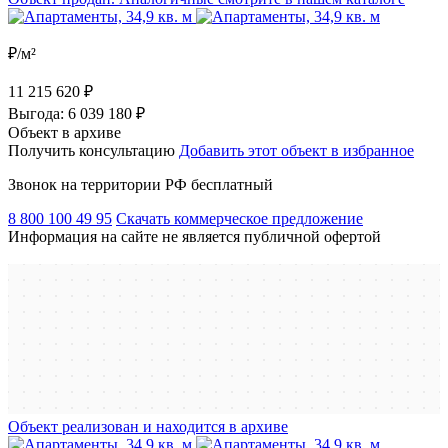
₽/м²
11 215 620 ₽
Выгода:
6 039 180 ₽
Объект в архиве
Получить консультацию
Добавить этот объект в избранное
Звонок на территории РФ бесплатный
8 800 100 49 95
Скачать коммерческое предложение
Информация на сайте не является публичной офертой
Объект реализован и находится в архиве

———

• _Task brief_
Give the preceding data back exactly, minus every picture.

• _Result of the exercise_
₽/м²
11 215 620 ₽
Выгода:
6 039 180 ₽
Объект в архиве
Получить консультацию
Добавить этот объект в избранное
Звонок на территории РФ бесплатный
8 800 100 49 95
Скачать коммерческое предложение
Информация на сайте не является публичной офертой
Объект реализован и находится в архиве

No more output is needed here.